> _WHAT TO WORK ON_
Scan the records below for the line with "портовых мощностей не" and the line with "20 APRIL – 26", and retype that range exactly, both ends included, pictures excepted.

(Dataset entries)
------------------------------------------------------------

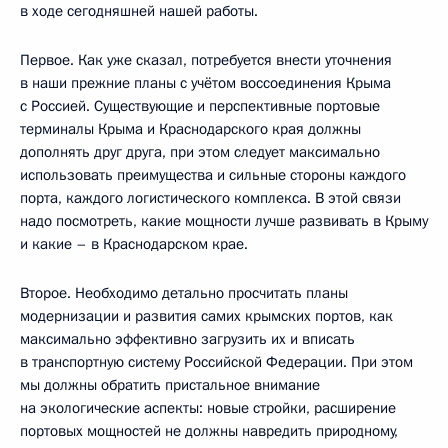
в ходе сегодняшней нашей работы.
Первое. Как уже сказал, потребуется внести уточнения
в наши прежние планы с учётом воссоединения Крыма
с Россией. Существующие и перспективные портовые
терминалы Крыма и Краснодарского края должны
дополнять друг друга, при этом следует максимально
использовать преимущества и сильные стороны каждого
порта, каждого логистического комплекса. В этой связи
надо посмотреть, какие мощности лучше развивать в Крыму
и какие – в Краснодарском крае.
Второе. Необходимо детально просчитать планы
модернизации и развития самих крымских портов, как
максимально эффективно загрузить их и вписать
в транспортную систему Российской Федерации. При этом
мы должны обратить пристальное внимание
на экологические аспекты: новые стройки, расширение
портовых мощностей не должны навредить природному,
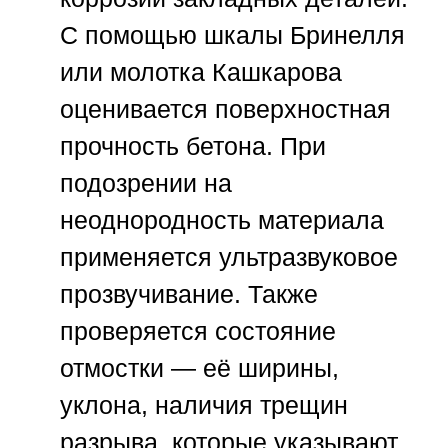
С помощью шкалы Бринелля
или молотка Кашкарова
оценивается поверхностная
прочность бетона. При
подозрении на
неоднородность материала
применяется ультразвуковое
прозвучивание. Также
проверяется состояние
отмостки — её ширины,
уклона, наличия трещин
разрыва, которые указывают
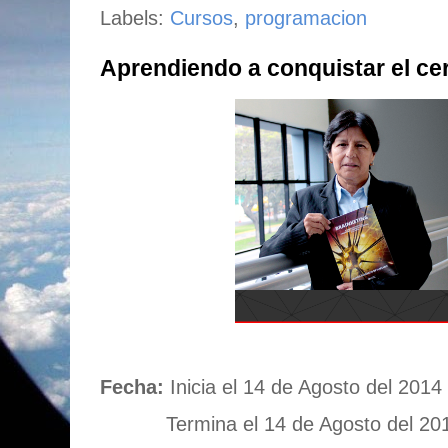
Labels:
Cursos
,
programacion
Aprendiendo a conquistar el ce
Fecha:
Inicia el 14 de Agosto del 2014
Termina el 14 de Agosto del 20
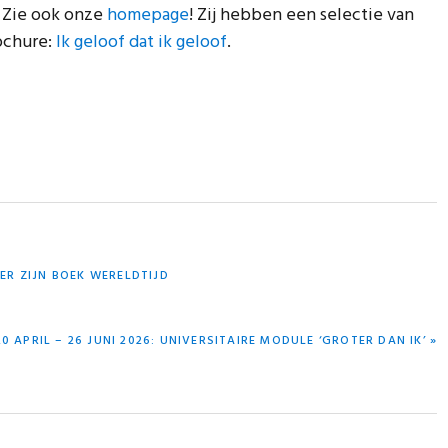
. Zie ook onze
homepage
! Zij hebben een selectie van
ochure:
Ik geloof dat ik geloof
.
ER ZIJN BOEK WERELDTIJD
VOLGEND
20 APRIL – 26 JUNI 2026: UNIVERSITAIRE MODULE ‘GROTER DAN IK’ »
BERICHT:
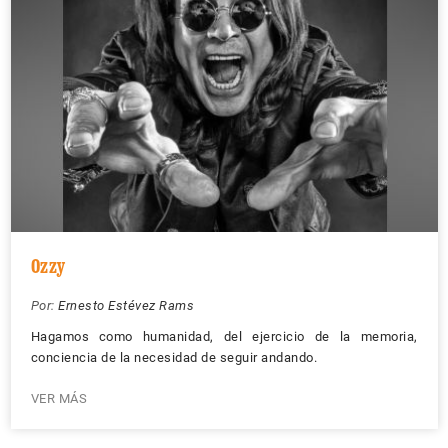
Ozzy
Por:
Ernesto Estévez Rams
Hagamos como humanidad, del ejercicio de la memoria,
conciencia de la necesidad de seguir andando.
VER MÁS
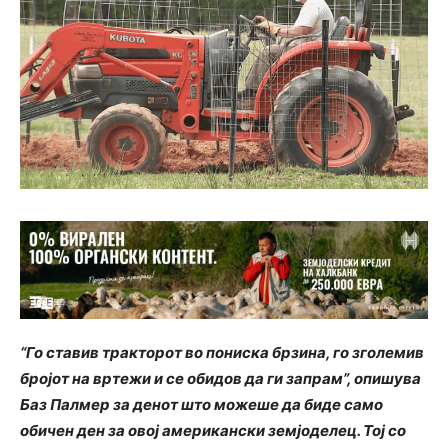
“Го ставив тракторот во пониска брзина, го зголемив
бројот на вртежи и се обидов да ги запрам”, опишува
Баз Палмер за денот што можеше да биде само
обичен ден за овој американски земјоделец. Тој со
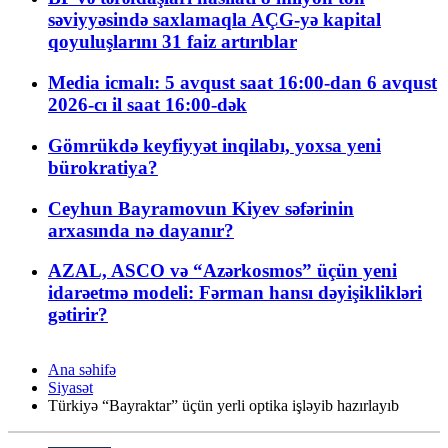
səviyyəsində saxlamaqla AÇG-yə kapital
qoyuluşlarını 31 faiz artırıblar
Media icmalı: 5 avqust saat 16:00-dan 6 avqust
2026-cı il saat 16:00-dək
Gömrükdə keyfiyyət inqilabı, yoxsa yeni
bürokratiya?
Ceyhun Bayramovun Kiyev səfərinin
arxasında nə dayanır?
AZAL, ASCO və “Azərkosmos” üçün yeni
idarəetmə modeli: Fərman hansı dəyişiklikləri
gətirir?
Ana səhifə
Siyasət
Türkiyə “Bayraktar” üçün yerli optika işləyib hazırlayıb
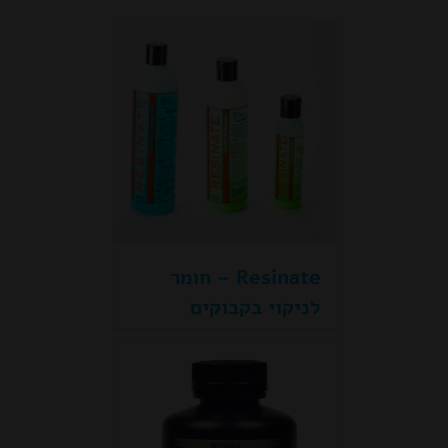
Resinate – חומר
לניקוי בקבוקים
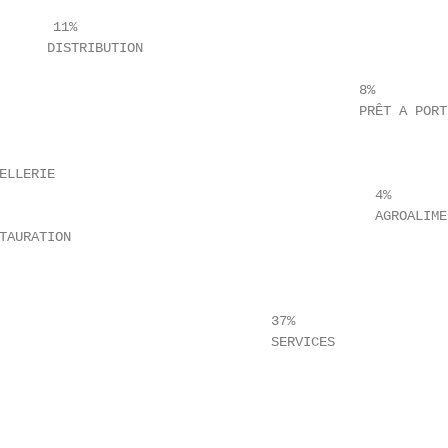
      11%

      DISTRIBUTION

                                             8%

                                             PRÊT A PORTE
LLERIE

                                               4%

                                               AGROALIMEN
TAURATION

                                  37%

                                  SERVICES
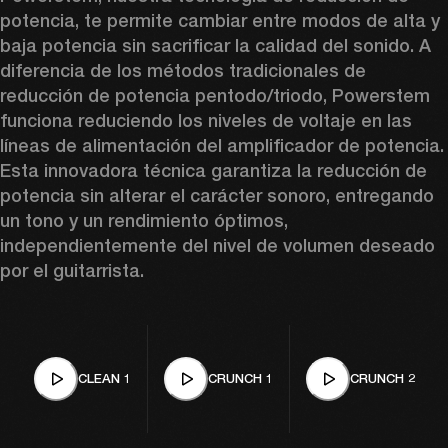
potencia, te permite cambiar entre modos de alta y 
baja potencia sin sacrificar la calidad del sonido. A 
diferencia de los métodos tradicionales de 
reducción de potencia pentodo/triodo, Powerstem 
funciona reduciendo los niveles de voltaje en las 
líneas de alimentación del amplificador de potencia. 
Esta innovadora técnica garantiza la reducción de 
potencia sin alterar el carácter sonoro, entregando 
un tono y un rendimiento óptimos, 
independientemente del nivel de volumen deseado 
por el guitarrista.
CLEAN 1
CRUNCH 1
CRUNCH 2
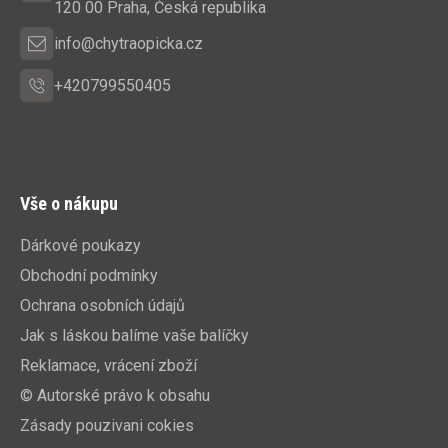
í
120 00 Praha, Česká republika
info@chytraopicka.cz
+420799550405
Vše o nákupu
Dárkové poukazy
Obchodní podmínky
Ochrana osobních údajů
Jak s láskou balíme vaše balíčky
Reklamace, vrácení zboží
© Autorské právo k obsahu
Zásady pouzivani cokies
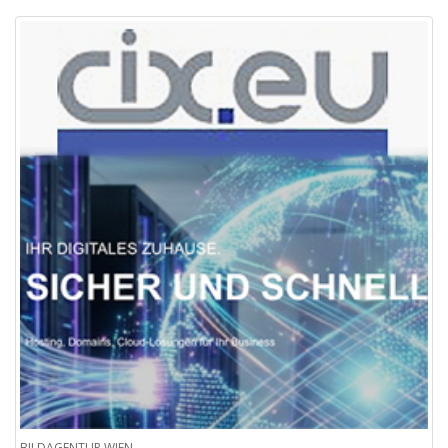
BILDAGENTUR.WIEN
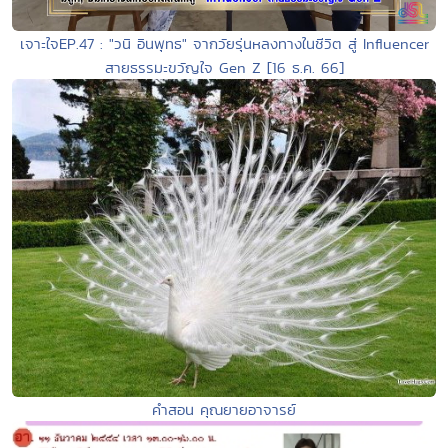
เจาะใจEP.47 : "วนิ อินพุทธ" จากวัยรุ่นหลงทางในชีวิต สู่ Influencer
สายธรรมะขวัญใจ Gen Z [16 ธ.ค. 66]
คำสอน คุณยายอาจารย์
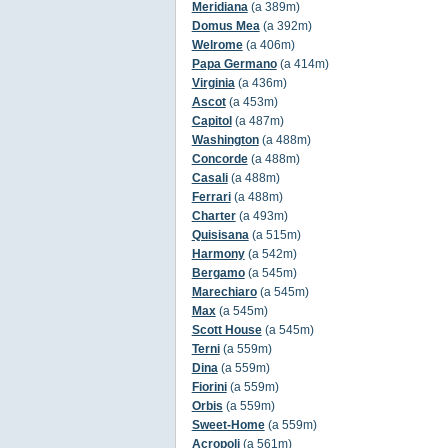
Meridiana
(a 389m)
Domus Mea
(a 392m)
Welrome
(a 406m)
Papa Germano
(a 414m)
Virginia
(a 436m)
Ascot
(a 453m)
Capitol
(a 487m)
Washington
(a 488m)
Concorde
(a 488m)
Casali
(a 488m)
Ferrari
(a 488m)
Charter
(a 493m)
Quisisana
(a 515m)
Harmony
(a 542m)
Bergamo
(a 545m)
Marechiaro
(a 545m)
Max
(a 545m)
Scott House
(a 545m)
Terni
(a 559m)
Dina
(a 559m)
Fiorini
(a 559m)
Orbis
(a 559m)
Sweet-Home
(a 559m)
Acropoli
(a 561m)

------------------------------------------------------------

> _RESULT OF THE EXERCISE_
портовых мощностей не должны навредить природному,
С помощью шкалы Бринелля
или молотка Кашкарова
оценивается поверхностная
прочность бетона. При
подозрении на
неоднородность материала
применяется ультразвуковое
прозвучивание. Также
проверяется состояние
отмостки — её ширины,
уклона, наличия трещин
разрыва, которые указывают
Labels:
Cursos
,
programacion
Aprendiendo a conquistar el ce
Fecha:
Inicia el 14 de Agosto del 2014
Termina el 14 de Agosto del 20
. Zie ook onze
homepage
! Zij hebben een selectie van
ochure:
Ik geloof dat ik geloof
.
ER ZIJN BOEK WERELDTIJD
VOLGEND
20 APRIL – 26 JUNI 2026: UNIVERSITAIRE MODULE ‘GROTER DAN IK’ »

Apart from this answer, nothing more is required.